START SOURCE INFORMATION
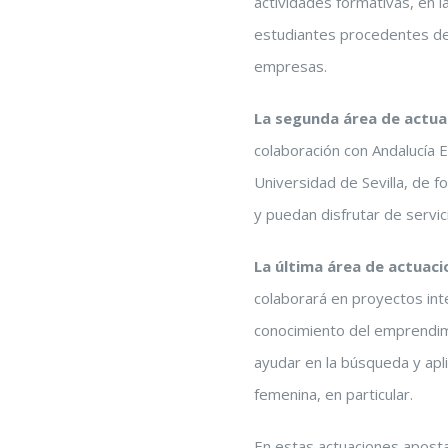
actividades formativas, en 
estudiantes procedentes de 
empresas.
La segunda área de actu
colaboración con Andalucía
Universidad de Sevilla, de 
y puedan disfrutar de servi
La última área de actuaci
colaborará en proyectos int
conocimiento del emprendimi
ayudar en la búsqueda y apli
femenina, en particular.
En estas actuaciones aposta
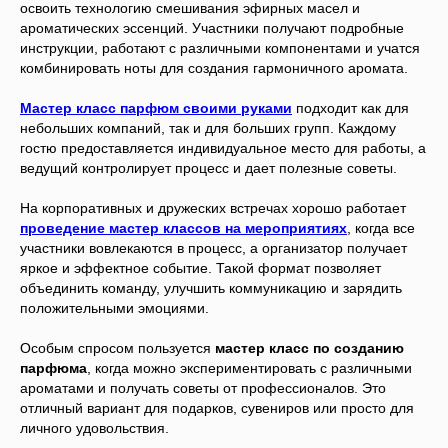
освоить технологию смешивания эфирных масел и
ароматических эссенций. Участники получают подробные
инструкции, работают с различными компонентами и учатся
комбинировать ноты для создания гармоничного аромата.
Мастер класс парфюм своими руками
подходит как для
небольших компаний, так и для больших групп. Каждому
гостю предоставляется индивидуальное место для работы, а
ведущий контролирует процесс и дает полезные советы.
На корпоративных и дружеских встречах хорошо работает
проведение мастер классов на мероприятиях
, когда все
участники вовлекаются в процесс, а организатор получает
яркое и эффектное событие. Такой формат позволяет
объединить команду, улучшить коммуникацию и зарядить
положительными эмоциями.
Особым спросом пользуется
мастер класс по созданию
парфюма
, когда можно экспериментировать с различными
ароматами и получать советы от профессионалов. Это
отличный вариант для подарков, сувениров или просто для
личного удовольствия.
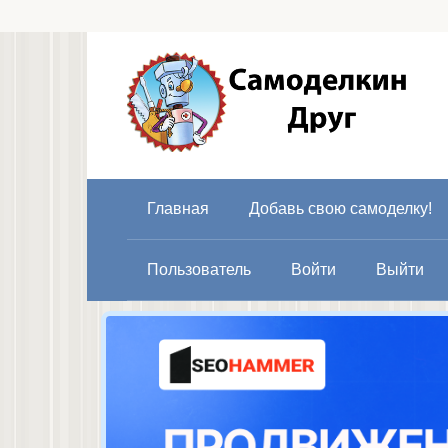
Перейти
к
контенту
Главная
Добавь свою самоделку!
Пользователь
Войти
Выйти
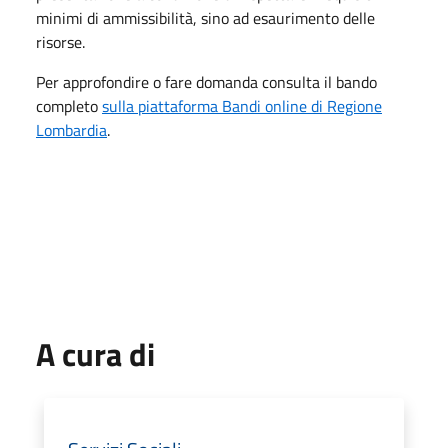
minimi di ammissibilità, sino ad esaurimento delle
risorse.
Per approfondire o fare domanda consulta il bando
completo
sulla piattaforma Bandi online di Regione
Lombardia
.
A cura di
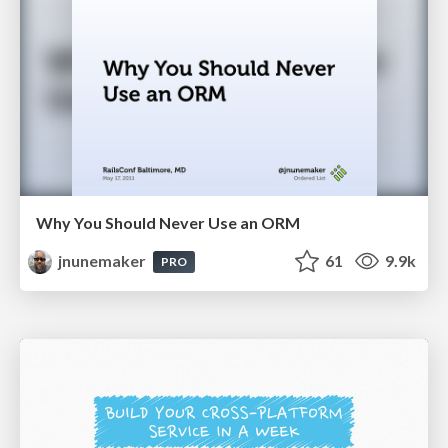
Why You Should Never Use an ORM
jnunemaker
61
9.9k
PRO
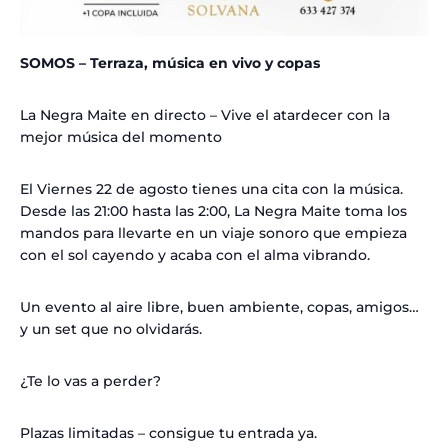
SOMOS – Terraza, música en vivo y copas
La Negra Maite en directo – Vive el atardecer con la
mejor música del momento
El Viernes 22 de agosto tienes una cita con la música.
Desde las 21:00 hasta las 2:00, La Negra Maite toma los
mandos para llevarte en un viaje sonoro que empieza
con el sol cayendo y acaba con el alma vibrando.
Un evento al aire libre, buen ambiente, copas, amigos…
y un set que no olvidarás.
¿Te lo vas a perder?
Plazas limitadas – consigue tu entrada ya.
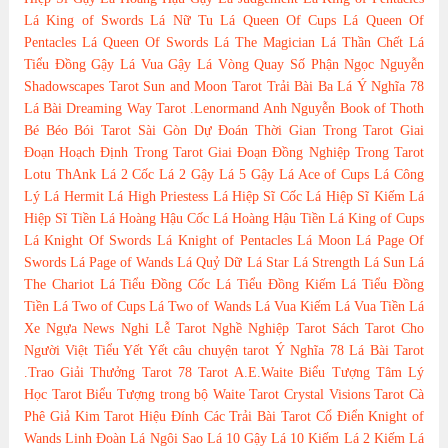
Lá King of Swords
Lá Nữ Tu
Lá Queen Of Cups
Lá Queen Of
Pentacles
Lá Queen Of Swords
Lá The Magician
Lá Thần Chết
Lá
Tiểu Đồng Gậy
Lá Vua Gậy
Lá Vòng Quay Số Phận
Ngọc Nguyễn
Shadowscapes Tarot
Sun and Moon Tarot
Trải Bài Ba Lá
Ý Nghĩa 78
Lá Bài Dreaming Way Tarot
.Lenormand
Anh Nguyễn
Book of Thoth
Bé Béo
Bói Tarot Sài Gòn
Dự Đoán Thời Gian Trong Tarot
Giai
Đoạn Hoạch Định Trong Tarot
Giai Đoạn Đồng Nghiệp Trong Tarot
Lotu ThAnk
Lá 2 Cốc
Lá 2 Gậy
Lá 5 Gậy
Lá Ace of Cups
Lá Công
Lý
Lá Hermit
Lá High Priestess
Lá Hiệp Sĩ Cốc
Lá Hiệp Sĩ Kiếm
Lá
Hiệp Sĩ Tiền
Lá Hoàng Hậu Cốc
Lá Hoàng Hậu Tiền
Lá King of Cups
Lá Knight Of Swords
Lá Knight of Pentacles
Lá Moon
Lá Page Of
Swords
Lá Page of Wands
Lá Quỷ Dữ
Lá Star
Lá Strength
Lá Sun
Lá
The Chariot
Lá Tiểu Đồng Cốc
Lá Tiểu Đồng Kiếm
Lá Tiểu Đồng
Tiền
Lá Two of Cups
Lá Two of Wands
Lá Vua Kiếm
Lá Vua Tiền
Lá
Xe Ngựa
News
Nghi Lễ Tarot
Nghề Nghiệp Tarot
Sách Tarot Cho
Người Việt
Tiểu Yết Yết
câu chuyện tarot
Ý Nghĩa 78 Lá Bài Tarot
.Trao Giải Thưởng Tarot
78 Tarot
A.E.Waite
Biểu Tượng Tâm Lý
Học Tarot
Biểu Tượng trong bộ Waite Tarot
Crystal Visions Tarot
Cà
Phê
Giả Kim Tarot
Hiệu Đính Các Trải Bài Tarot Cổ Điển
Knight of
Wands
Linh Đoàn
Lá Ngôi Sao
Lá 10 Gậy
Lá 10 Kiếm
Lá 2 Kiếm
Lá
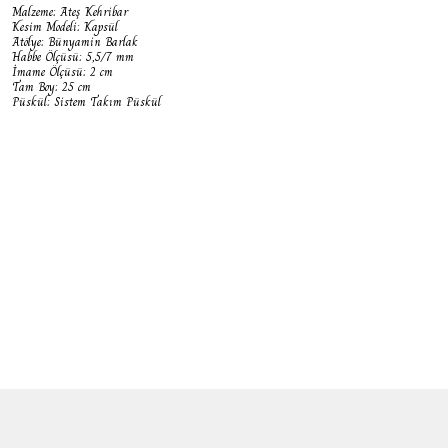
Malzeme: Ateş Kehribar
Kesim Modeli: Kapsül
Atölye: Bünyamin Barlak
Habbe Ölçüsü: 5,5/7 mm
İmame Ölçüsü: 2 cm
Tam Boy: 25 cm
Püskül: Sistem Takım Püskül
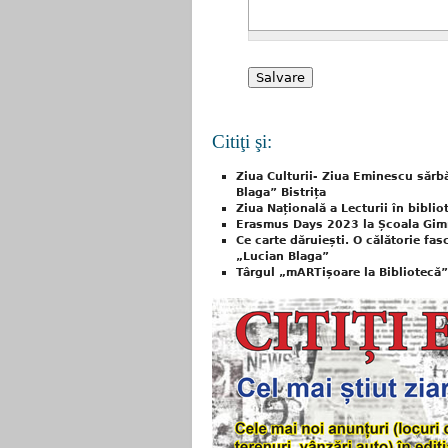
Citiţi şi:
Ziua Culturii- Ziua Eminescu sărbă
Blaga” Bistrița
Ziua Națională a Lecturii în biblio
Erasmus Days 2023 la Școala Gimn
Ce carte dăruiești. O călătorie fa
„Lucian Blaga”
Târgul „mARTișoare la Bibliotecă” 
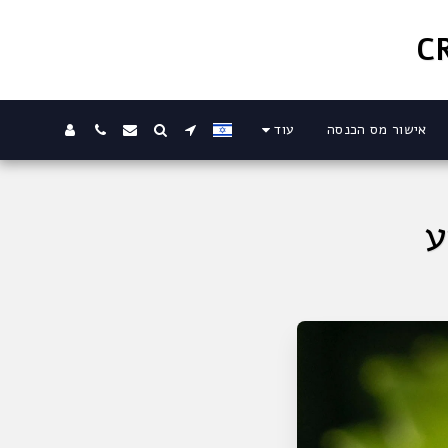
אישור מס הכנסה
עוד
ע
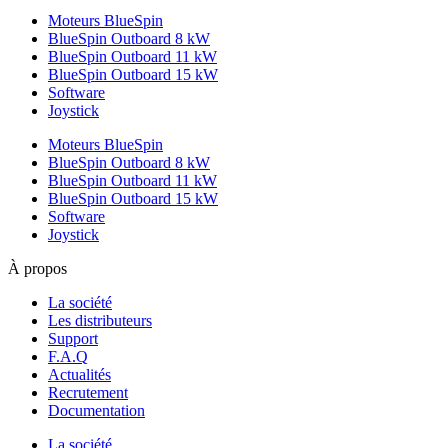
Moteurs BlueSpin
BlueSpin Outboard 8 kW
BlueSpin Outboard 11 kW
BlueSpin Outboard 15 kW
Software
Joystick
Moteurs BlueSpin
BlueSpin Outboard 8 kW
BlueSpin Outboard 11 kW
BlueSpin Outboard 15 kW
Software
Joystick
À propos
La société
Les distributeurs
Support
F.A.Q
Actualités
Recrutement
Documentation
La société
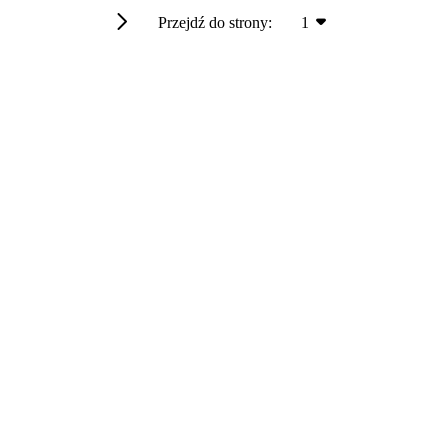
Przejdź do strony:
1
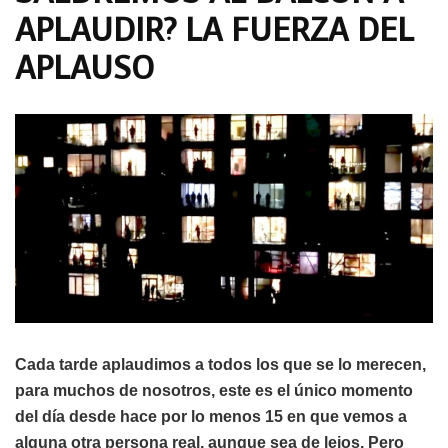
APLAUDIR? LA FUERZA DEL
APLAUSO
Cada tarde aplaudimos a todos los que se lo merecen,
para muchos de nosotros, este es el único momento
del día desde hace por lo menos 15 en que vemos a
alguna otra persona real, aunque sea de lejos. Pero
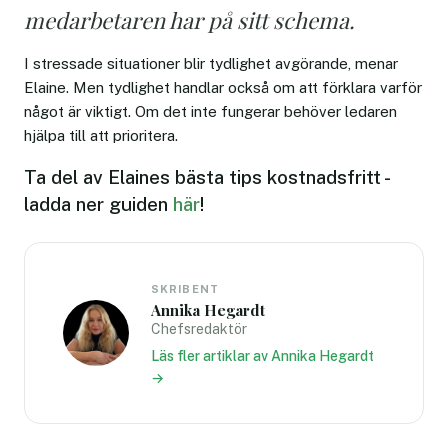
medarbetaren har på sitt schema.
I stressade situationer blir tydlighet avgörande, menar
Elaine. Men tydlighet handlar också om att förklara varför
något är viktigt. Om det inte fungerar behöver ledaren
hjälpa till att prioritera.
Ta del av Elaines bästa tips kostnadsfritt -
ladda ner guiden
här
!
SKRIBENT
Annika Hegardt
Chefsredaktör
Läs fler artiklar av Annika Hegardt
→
END SOURCE INFORMATION
*YOUR ASSIGNMENT*. Look above for the line with "проведение мастер классов на мероприятиях" and the line with "sulla piattaforma Bandi online di Regione", then restate exactly those two lines and all lines between them, with no pictures.

*FINISHED EXERCISE*.
проведение мастер классов на мероприятиях
, когда все
участники вовлекаются в процесс, а организатор получает
яркое и эффектное событие. Такой формат позволяет
объединить команду, улучшить коммуникацию и зарядить
положительными эмоциями.
Особым спросом пользуется
мастер класс по созданию
парфюма
, когда можно экспериментировать с различными
ароматами и получать советы от профессионалов. Это
отличный вариант для подарков, сувениров или просто для
личного удовольствия.
Перейти
к
контенту
Главная
Добавь свою самоделку!
Пользователь
Войти
Выйти
minimi di ammissibilità, sino ad esaurimento delle
risorse.
Per approfondire o fare domanda consulta il bando
completo
sulla piattaforma Bandi online di Regione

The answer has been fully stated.